- Data shown:

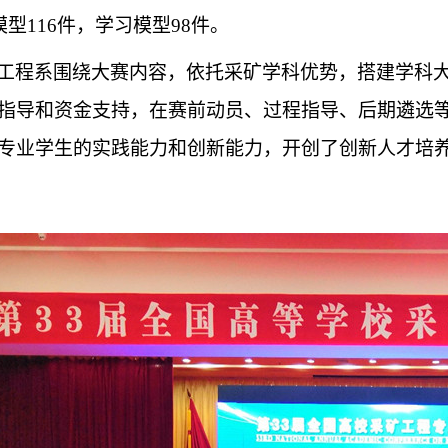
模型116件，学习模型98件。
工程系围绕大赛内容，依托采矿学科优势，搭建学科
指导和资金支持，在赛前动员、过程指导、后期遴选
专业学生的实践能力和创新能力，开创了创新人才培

==

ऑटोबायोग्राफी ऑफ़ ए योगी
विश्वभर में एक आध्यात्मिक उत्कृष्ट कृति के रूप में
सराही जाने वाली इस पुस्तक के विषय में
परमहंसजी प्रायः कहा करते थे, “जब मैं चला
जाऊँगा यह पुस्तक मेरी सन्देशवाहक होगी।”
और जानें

--

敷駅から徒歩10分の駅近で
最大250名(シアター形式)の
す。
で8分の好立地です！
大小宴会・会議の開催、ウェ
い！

- Task instructions: For the material above, reproduce exactly the lines from the line with "模型116件，学习模型98件。" to the line with "专业学生的实践能力和创新能力，开创了创新人才培", inclusive, and exclude all others.

- Task result:
模型116件，学习模型98件。
工程系围绕大赛内容，依托采矿学科优势，搭建学科
指导和资金支持，在赛前动员、过程指导、后期遴选
专业学生的实践能力和创新能力，开创了创新人才培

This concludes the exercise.